Ich erinnere mich an die ersten Jahre der Trauer im Abschied vom Kinderwunsch. Da kam es vor, dass ich dachte, mit ginge es ja nun besser, und dann traf mich doch wieder etwas direkt ins Herz. Ich erinnere mich an die Frustration, die ich darüber manchmal verspürte. Weil ich meinte, Fortschritte gemacht zu haben, und dann fühlte es sich an wie ein Rückschritt. Dieses lineare Denken ist nicht hilfreich, das weiss ich inzwischen. Das Bild der Wellen hilft, oder vielleicht dasjenige einer Spirale. Es kann sein, dass wir nochmals am selben Ort vorbeikommen, aber zu dem Zeitpunkt haben wir uns bereits weiterentwickelt. Rückschritte sind es nie.
Diese Baby-Reanimationspuppe? Ich war nicht darauf vorbereitet, dass sie so viel in mir auslösen würde. Es verwirrte mich: Warum jetzt das? Nach all den Jahren? Zum Glück erinnerte ich mich jedoch relativ rasch daran, wie ich in solchen Fällen am besten mit mir selbst umgehe. Nämlich mit Nachsicht. Und Selbstfürsorge. Ich liess mich von meinem Mann in den Arm nehmen. Machte einen Spaziergang. Und begann damit, diesen Text zu schreiben.

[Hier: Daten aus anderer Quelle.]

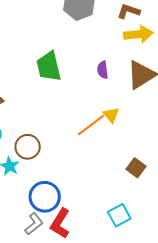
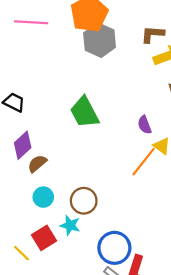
purple semicircle: (103, 70) -> (145, 125), moved

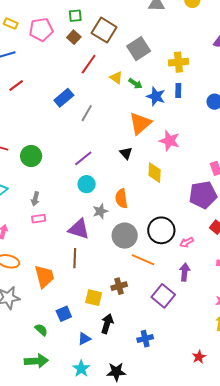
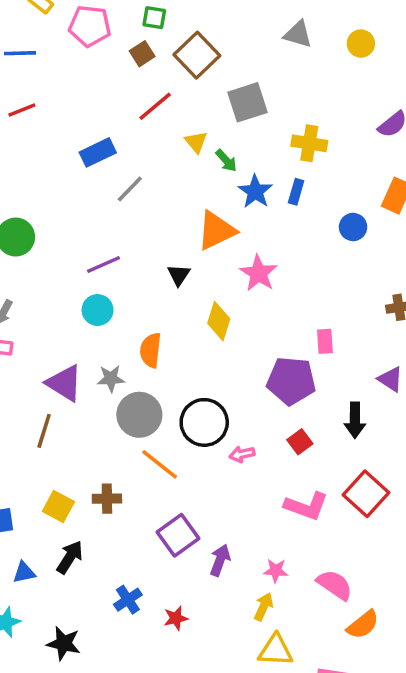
gray star: (100, 211) -> (111, 379), moved
purple arrow: (185, 272) -> (220, 560), moved
blue cross: (145, 339) -> (128, 600), turned -35
red star: (199, 357) -> (176, 618), moved

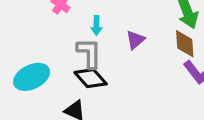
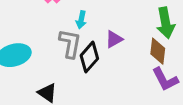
black diamond: (91, 78) -> (89, 57), moved, turned 72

Ein paar Tage später berichtete ich einer Freundin davon. Sie meinte, meine überraschende Schwangerschaft und Fehlgeburt lägen ja erst etwas über zwei Jahre zurück. Und da hat sie Recht. Das hatte einiges wieder aufgewirbelt, was ich längst verarbeitet geglaubt hatte.
Wie ist das bei Euch? Habt Ihr so etwas auch schon erlebt?
Was hat bei Euch zuletzt (unerwartet oder nicht) Trauer ausgelöst?